[MUD-Dev] MMORPG Politics (was D&D vs. MMORPG "complexity")

David Kennerly kennerly at sfsu.edu
Sat Apr 12 00:32:42 New Zealand Standard Time 2003

Kwip wrote:

> I mean besides out and out laws - rather things like tax breaks

Richard Garriott's favorite feature of any online game was territory and
taxation in Lineage.

    "Once you take a castle, you can set the taxation rate for the
    general region, and you get the money for your group."  (July
    17, 2002)


What are some examples from other MMORPGs?

Or from MM P&P RPGs?  :)

> But is such a system -someday- feasible?

Maybe.  Matt Mihaly, others on the list, and myself have done some
of this and more.

I designed and scripted a political system in 1999 in Dark Ages.
It's not your order, but it's a player-driven political system.

I described the system in an article:

    Dark Ages Politics in Theory and Practice


for Imaginary Realities (September 2000).  Since then I evolved the
political system each year, so the current politics has different
proportions and expanded structure.

> Would that be trying to wear too many hats for a MOG to undertake?
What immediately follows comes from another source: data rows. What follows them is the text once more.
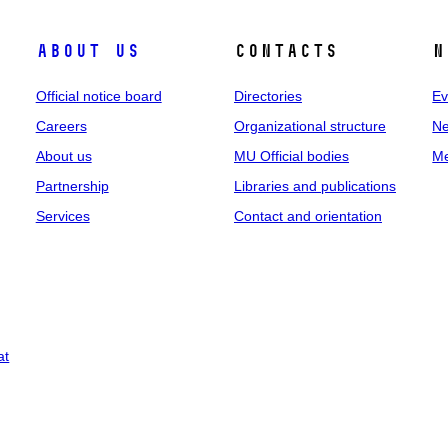
About us
Contacts
N
Official notice board
Directories
Ev
Careers
Organizational structure
Ne
About us
MU Official bodies
Me
Partnership
Libraries and publications
Services
Contact and orientation
at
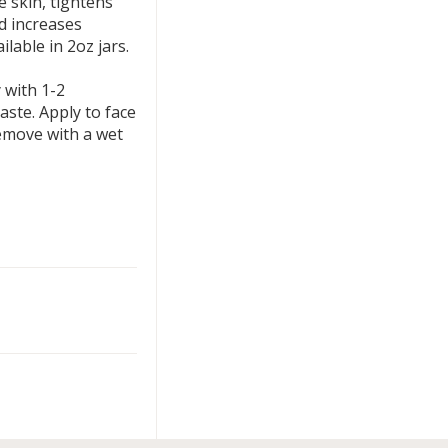
 skin, tightens
nd increases
ilable in 2oz jars.
 with 1-2
aste. Apply to face
remove with a wet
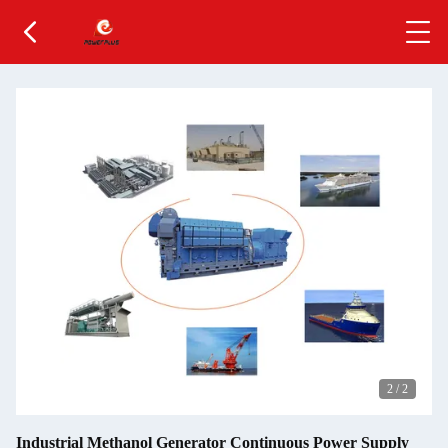
2
/
2
Industrial Methanol Generator Continuous Power Supply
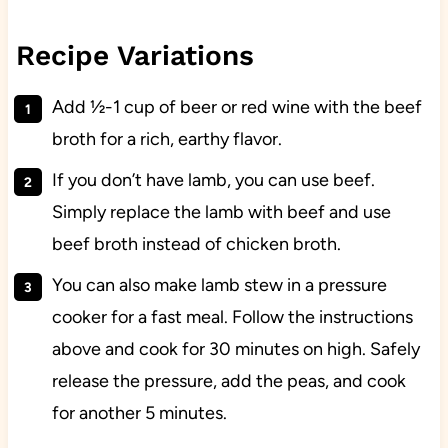
Recipe Variations
Add ½-1 cup of beer or red wine with the beef
broth for a rich, earthy flavor.
If you don’t have lamb, you can use beef.
Simply replace the lamb with beef and use
beef broth instead of chicken broth.
You can also make lamb stew in a pressure
cooker for a fast meal. Follow the instructions
above and cook for 30 minutes on high. Safely
release the pressure, add the peas, and cook
for another 5 minutes.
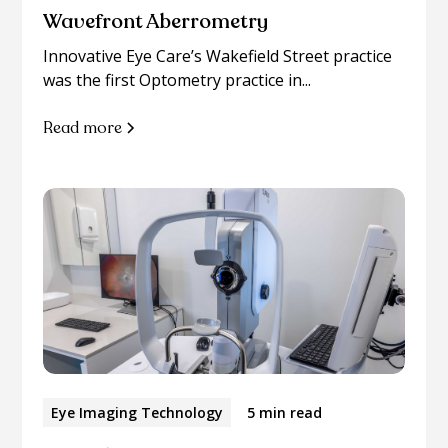
Wavefront Aberrometry
Innovative Eye Care’s Wakefield Street practice
was the first Optometry practice in...
Read more
Eye Imaging Technology
5 min read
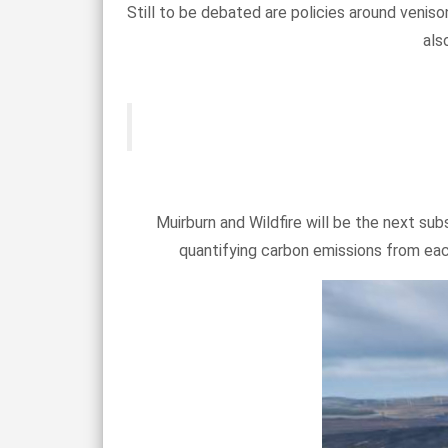
Still to be debated are policies around venis
als
Muirburn and Wildfire will be the next subs
quantifying carbon emissions from eac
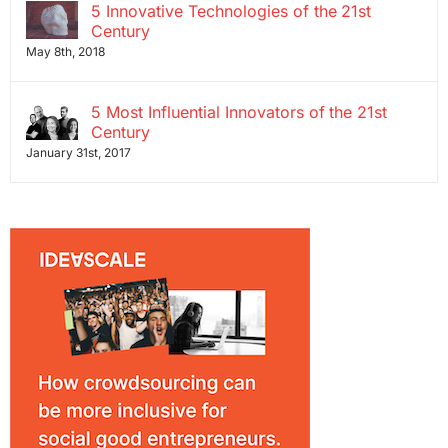
5 Innovative Technologies of the 21st
Century
May 8th, 2018
5 Most Influential Innovators of the 21st
Century
January 31st, 2017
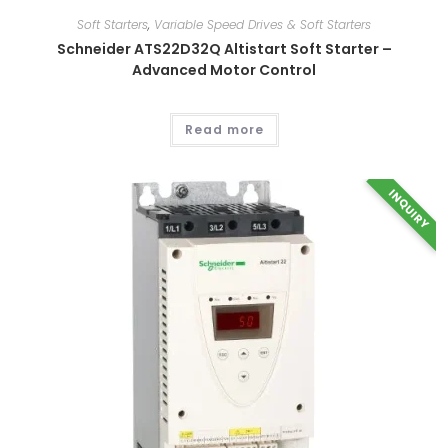
options
may
Soft Starters
,
Variable Speed Drives & Soft Starters
be
chosen
Schneider ATS22D32Q Altistart Soft Starter –
on
Advanced Motor Control
the
product
page
Read more
INQUIRY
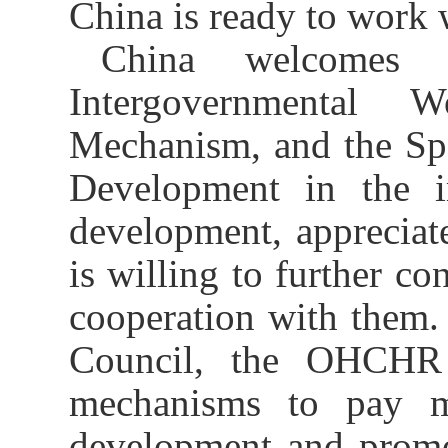
China is
ready
to work 
China welcomes 
Intergovernmental 
Mechanism, and the Spe
Development in the i
development, apprecia
is willing to
further co
cooperation with
them
.
Council,
the
OHCHR 
mechanisms to pay mo
development and pro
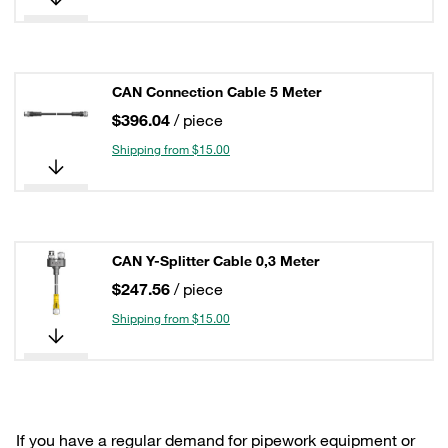
CAN Connection Cable 5 Meter
$396.04
/ piece
Shipping from $15.00
CAN Y-Splitter Cable 0,3 Meter
$247.56
/ piece
Shipping from $15.00
If you have a regular demand for pipework equipment or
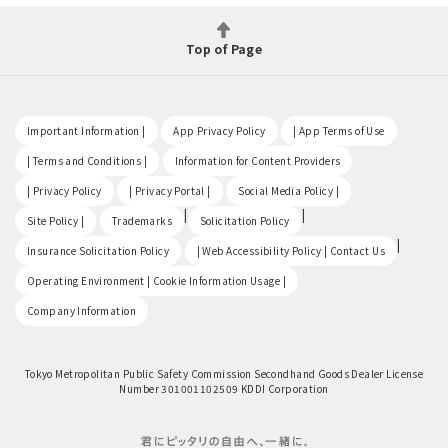
Top of Page
​ ​
​ ​
​ ​
Important Information |
App Privacy Policy
| App Terms of Use
​ ​
​ ​
| Terms and Conditions |
Information for Content Providers
​ ​
​ ​
​ ​
| Privacy Policy
| Privacy Portal |
Social Media Policy |
​ ​
|
|
Site Policy |
Trademarks
Solicitation Policy
​ ​
|
Insurance Solicitation Policy
| Web Accessibility Policy | Contact Us
​ ​
Operating Environment | Cookie Information Usage |
Company Information
Tokyo Metropolitan Public Safety Commission Secondhand Goods Dealer License
Number 301001102509 KDDI Corporation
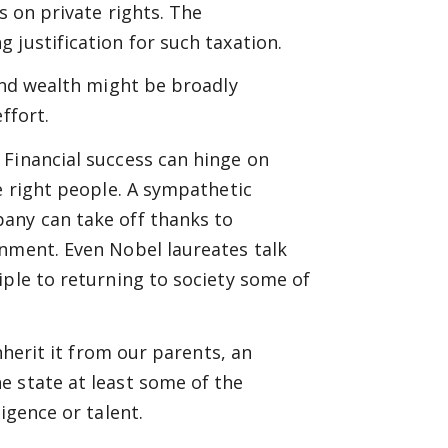
s on private rights. The
 justification for such taxation.
 and wealth might be broadly
ffort.
 Financial success can hinge on
e right people. A sympathetic
any can take off thanks to
onment. Even Nobel laureates talk
iple to returning to society some of
nherit it from our parents, an
e state at least some of the
igence or talent.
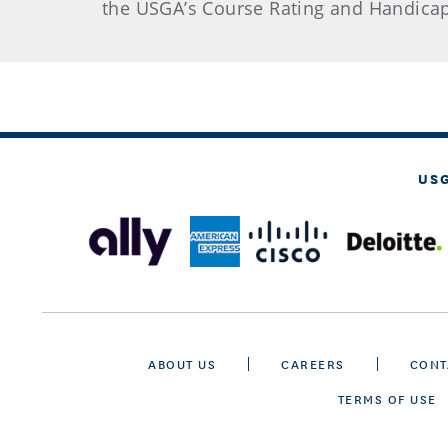
the USGA’s Course Rating and Handicap
US
ABOUT US
CAREERS
CONT
TERMS OF USE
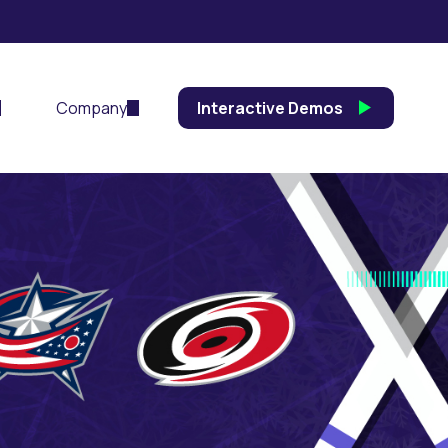
Company
Interactive Demos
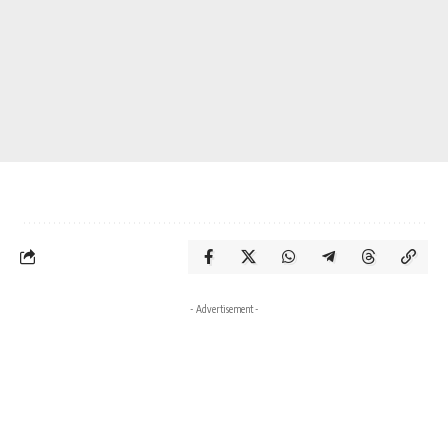
- Advertisement -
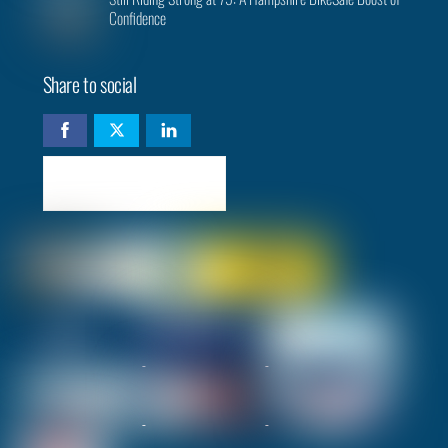
Confidence
Share to social
Check availability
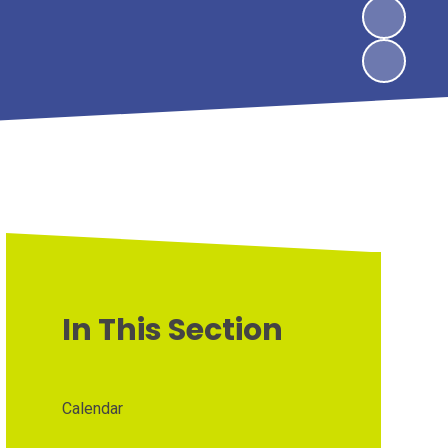
In This Section
Calendar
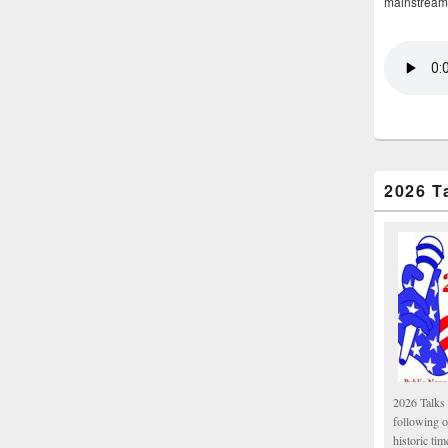
mainstream
2026 T
2026 Talks 
following 
historic tim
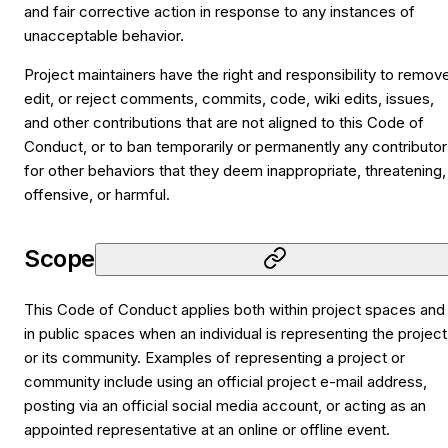
and fair corrective action in response to any instances of
unacceptable behavior.
Project maintainers have the right and responsibility to remov
edit, or reject comments, commits, code, wiki edits, issues,
and other contributions that are not aligned to this Code of
Conduct, or to ban temporarily or permanently any contributor
for other behaviors that they deem inappropriate, threatening,
offensive, or harmful.
Scope
This Code of Conduct applies both within project spaces and
in public spaces when an individual is representing the project
or its community. Examples of representing a project or
community include using an official project e-mail address,
posting via an official social media account, or acting as an
appointed representative at an online or offline event.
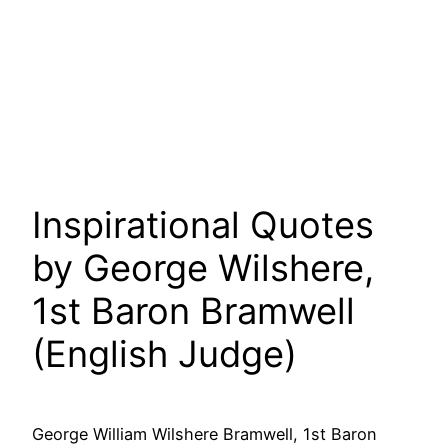
Inspirational Quotes
by George Wilshere,
1st Baron Bramwell
(English Judge)
George William Wilshere Bramwell, 1st Baron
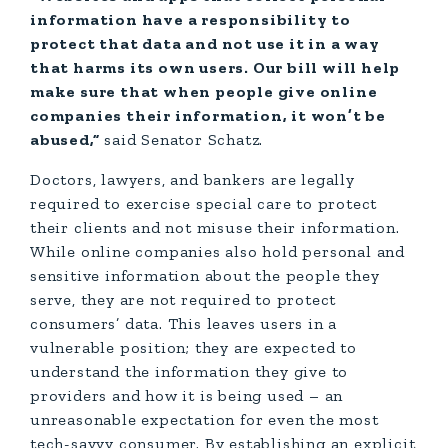
information have a responsibility to
protect that data and not use it in a way
that harms its own users. Our bill will help
make sure that when people give online
companies their information, it won’t be
abused,”
said Senator Schatz.
Doctors, lawyers, and bankers are legally
required to exercise special care to protect
their clients and not misuse their information.
While online companies also hold personal and
sensitive information about the people they
serve, they are not required to protect
consumers’ data. This leaves users in a
vulnerable position; they are expected to
understand the information they give to
providers and how it is being used – an
unreasonable expectation for even the most
tech-savvy consumer. By establishing an explicit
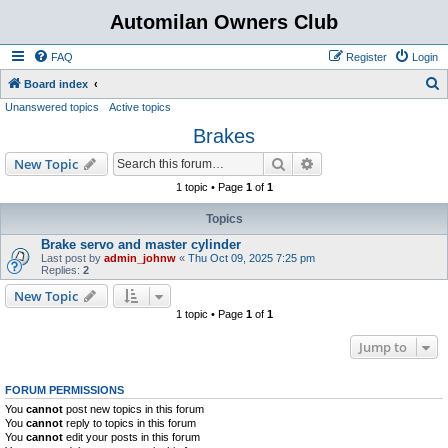
Automilan Owners Club
FAQ
Register
Login
S
Board index
Unanswered topics
Active topics
e
Brakes
a
r
Search
Advanced search
New Topic
c
1 topic • Page
1
of
1
h
Topics
Brake servo and master cylinder
Last post by
admin_johnw
«
Thu Oct 09, 2025 7:25 pm
Replies:
2
New Topic
1 topic • Page
1
of
1
Jump to
FORUM PERMISSIONS
You
cannot
post new topics in this forum
You
cannot
reply to topics in this forum
You
cannot
edit your posts in this forum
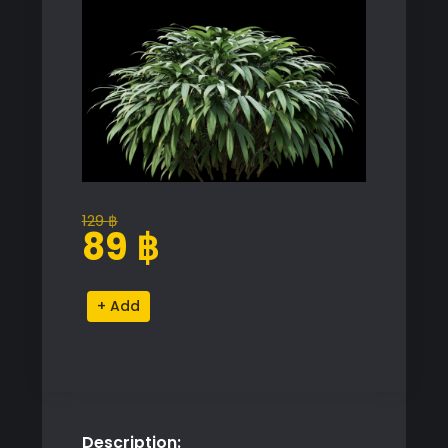
129
฿
Original
Current
89
฿
price
price
was:
is:
Lush
Alternative:
129 ฿.
89 ฿.
Green
Plant
Proxy
Model
for
Description:
SketchUp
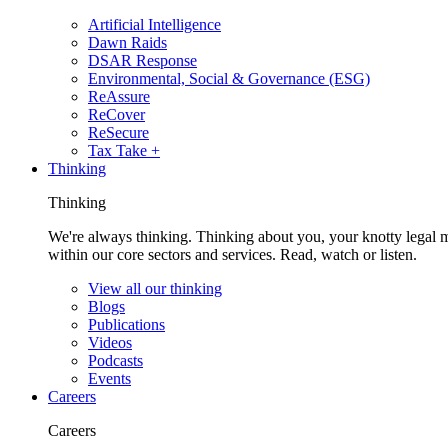
Artificial Intelligence
Dawn Raids
DSAR Response
Environmental, Social & Governance (ESG)
ReAssure
ReCover
ReSecure
Tax Take +
Thinking
Thinking
We're always thinking. Thinking about you, your knotty legal 
within our core sectors and services. Read, watch or listen.
View all our thinking
Blogs
Publications
Videos
Podcasts
Events
Careers
Careers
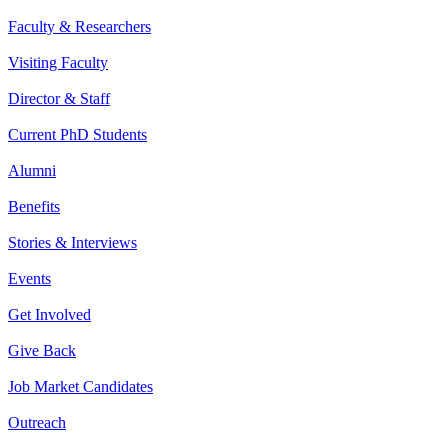
Faculty & Researchers
Visiting Faculty
Director & Staff
Current PhD Students
Alumni
Benefits
Stories & Interviews
Events
Get Involved
Give Back
Job Market Candidates
Outreach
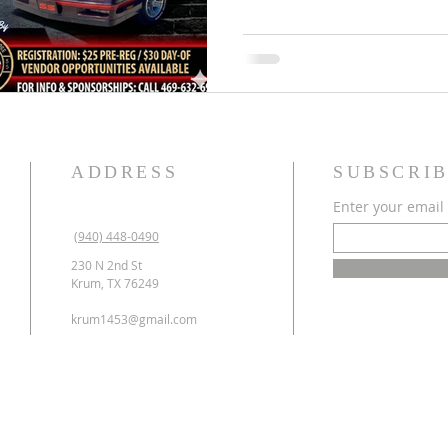
gathering the best rides i
School to raise funds for o
program. 🎓✨ 🗓️ THE DETA
9th, 2026 TIME: 8:00 AM – 1
the best spo
ADDRESS
SUBSCRIB
Enter your email
(940) 448-0490
230 N 2nd St
Krum, TX 76249
krum1453@gmail.com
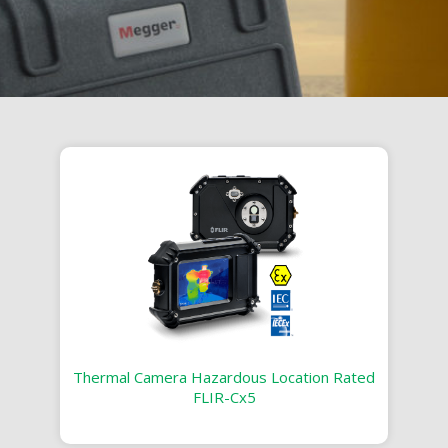
Thermal Camera Hazardous Location Rated
FLIR-Cx5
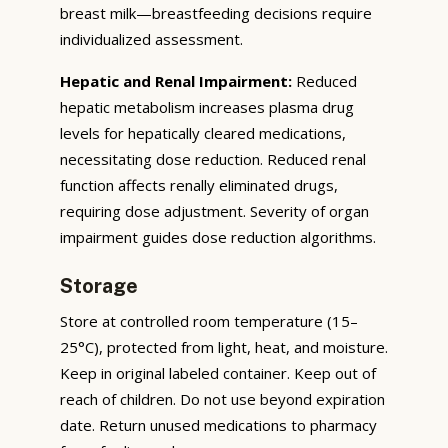
breast milk—breastfeeding decisions require
individualized assessment.
Hepatic and Renal Impairment:
Reduced
hepatic metabolism increases plasma drug
levels for hepatically cleared medications,
necessitating dose reduction. Reduced renal
function affects renally eliminated drugs,
requiring dose adjustment. Severity of organ
impairment guides dose reduction algorithms.
Storage
Store at controlled room temperature (15–
25°C), protected from light, heat, and moisture.
Keep in original labeled container. Keep out of
reach of children. Do not use beyond expiration
date. Return unused medications to pharmacy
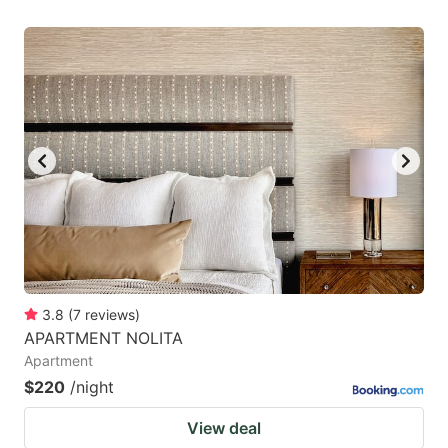
3.8
(
7
reviews
)
APARTMENT NOLITA
Apartment
$220
/night
View deal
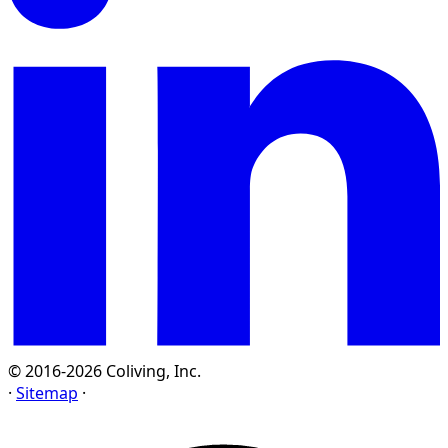
© 2016-2026 Coliving, Inc.
·
Sitemap
·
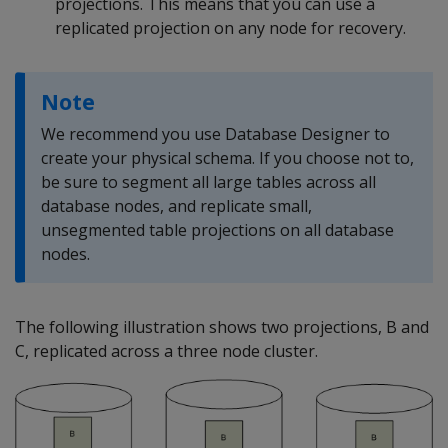
projections. This means that you can use a
replicated projection on any node for recovery.
Note
We recommend you use Database Designer to
create your physical schema. If you choose not to,
be sure to segment all large tables across all
database nodes, and replicate small,
unsegmented table projections on all database
nodes.
The following illustration shows two projections, B and
C, replicated across a three node cluster.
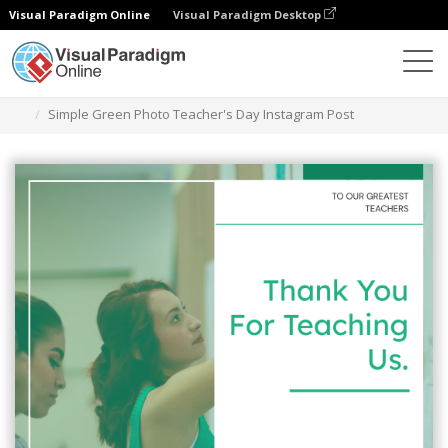
Visual Paradigm Online
Visual Paradigm Desktop
Graphic Design Tool
Templates
Instagram Posts
Simple Green Photo Teacher's Day Instagram Post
I don't think workload is the bottleneck.  I designed, scripted, and
administrated a political system for thousands of players as a
fraction of my full-time job.

I think making it fun for the citizen players is the bottleneck.
What is an example of politics being fun for citizens in the real

Some people ask if online games are addictive.  What is more
addictive than political power?  What destroys more lives?  Ruins
more communities?  Political power is an addiction to which no one
is immune.

For example, the same Richard Garriott also liked role-playing a
king in Lineage.

  "That's a fascinating landscape for Lord British to step into and
  try to play the peacemaker like he did in the Ultimas.  He's here
  to help root out the despotic rulers and help find the true kings
  who should be in power in the land and to act as a spiritual guide
  to the path of virtue."


That's a discouraging sign.  Sounds like Lord British is having fun,
but at who's expense?  This point reminds me of the ring of power in
The Lord of the Rings.  Richard should know better than to wear it
so often.  For a man who wanted to improve ethics of players (same
interview) he should set the example and not equip the Ring of
Power, exempting himself from normal player status.  To set a Good
example, one should be a Good player, not a God player.